StaticClass_memory_analyze
Why has emerged leaked it? Activities we take a look at the reference.

StaticClass_memory_analyze_explained
See the following references mContext yet, it is mTextView references, such instructions static inner classes is not enough, we still need to be modified.

Using weak references + static Runnable

Now we have just a memory leak culprit - TextView into weak references.

StaticClassWithWeakRef_code
Note again that we keep the TextView is weak references, now let it run, shaking the phone

Carefully operate WeakReferences, they can always be empty before use to determine whether the air.

StaticClassWithWeakRef_memory_analyze
Wow! There is only one instance of the Activity, this time finally solved our problem.

Therefore, we should keep in mind:

Use static inner classes
Handler / Runnable depends to use weak references.
If you put the code now compared to the beginning of the code, you will find them very different from the code understandable Introduction First, you can even make out the brain operating results.

And now the code is more complex, there are a lot of template code, when postDelayed set to a short period of time, such as the case of 50ms, the code write so little loss. In fact, there is an easier way.

onDestroy manually control lifecycle

Handler can use removeCallbacksAndMessages (null), it will have to remove this Handler Runnable and Message.

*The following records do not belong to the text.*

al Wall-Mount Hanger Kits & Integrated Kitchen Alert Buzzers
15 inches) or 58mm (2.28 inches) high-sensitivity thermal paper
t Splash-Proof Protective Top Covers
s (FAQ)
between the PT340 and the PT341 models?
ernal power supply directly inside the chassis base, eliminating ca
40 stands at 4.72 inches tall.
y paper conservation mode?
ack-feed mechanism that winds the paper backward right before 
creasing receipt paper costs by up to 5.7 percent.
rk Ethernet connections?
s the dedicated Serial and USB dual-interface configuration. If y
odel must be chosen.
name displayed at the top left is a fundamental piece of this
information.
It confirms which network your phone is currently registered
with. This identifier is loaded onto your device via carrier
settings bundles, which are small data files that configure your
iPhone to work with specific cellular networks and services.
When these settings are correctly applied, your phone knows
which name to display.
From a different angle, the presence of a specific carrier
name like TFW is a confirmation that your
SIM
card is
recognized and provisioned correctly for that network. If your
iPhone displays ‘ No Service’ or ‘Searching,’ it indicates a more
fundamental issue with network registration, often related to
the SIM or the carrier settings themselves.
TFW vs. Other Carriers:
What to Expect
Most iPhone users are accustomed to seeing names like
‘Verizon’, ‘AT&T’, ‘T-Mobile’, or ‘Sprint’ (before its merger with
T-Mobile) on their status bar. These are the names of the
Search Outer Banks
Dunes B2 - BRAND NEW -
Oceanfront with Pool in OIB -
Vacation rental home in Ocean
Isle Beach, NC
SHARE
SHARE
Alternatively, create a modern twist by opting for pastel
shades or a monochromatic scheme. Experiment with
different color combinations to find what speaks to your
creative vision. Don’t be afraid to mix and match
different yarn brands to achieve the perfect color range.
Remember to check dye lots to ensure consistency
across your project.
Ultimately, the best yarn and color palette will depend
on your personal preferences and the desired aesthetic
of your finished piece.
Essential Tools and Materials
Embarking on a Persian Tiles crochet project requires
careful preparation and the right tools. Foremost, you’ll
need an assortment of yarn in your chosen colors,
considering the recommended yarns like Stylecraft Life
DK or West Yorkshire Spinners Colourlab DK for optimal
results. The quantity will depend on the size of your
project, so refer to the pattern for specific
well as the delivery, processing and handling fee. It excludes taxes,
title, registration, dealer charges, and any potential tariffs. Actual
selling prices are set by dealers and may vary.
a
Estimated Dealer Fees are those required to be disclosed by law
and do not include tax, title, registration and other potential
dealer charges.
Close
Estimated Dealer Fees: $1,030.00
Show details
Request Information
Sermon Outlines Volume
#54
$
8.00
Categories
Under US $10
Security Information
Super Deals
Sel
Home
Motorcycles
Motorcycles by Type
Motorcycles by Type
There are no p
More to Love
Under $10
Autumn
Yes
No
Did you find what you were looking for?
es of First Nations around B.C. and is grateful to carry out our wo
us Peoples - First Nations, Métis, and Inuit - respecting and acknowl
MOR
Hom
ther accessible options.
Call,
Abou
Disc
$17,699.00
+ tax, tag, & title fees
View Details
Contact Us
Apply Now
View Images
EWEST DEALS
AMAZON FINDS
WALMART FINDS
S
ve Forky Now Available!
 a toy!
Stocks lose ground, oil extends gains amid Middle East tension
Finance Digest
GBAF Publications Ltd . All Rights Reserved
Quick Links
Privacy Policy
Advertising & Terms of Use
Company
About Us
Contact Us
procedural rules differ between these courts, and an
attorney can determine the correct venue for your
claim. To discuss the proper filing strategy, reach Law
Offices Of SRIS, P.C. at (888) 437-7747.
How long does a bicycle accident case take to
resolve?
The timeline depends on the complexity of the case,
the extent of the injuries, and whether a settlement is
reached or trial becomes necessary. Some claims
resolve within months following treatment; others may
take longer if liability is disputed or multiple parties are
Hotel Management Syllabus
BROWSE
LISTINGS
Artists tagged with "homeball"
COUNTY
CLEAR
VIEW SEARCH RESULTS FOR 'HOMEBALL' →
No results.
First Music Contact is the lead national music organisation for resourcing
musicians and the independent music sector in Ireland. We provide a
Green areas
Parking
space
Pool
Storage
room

// Fixed by manually control lifecycle
  @Override Protected void onDestroy () {
    super.onDestroy ();
    myHandler.removeCallbacksAndMessages (null);
  }
Now run, rotary phones, memory export

removeCallbacks_memory_analyze
Good! Only one instance.

Write can make your code more concise and readable. The only thing to remember is to remember that in the life cycle onDestory when manually remove all messages.

Use WeakHander

in conclusion

Use postDelayed in Handler need extra attention in order to solve the problem, we have three ways

Using static internal Handler / Runnable + weak references
In onDestory when manually remove Message
Badoo developed using third-party WeakHandler
You can choose any of these three, the second seems more reasonable, but requires extra work. The third method is my favorite, of course, you should also pay attention to the external references can not WeakHandler strong common use.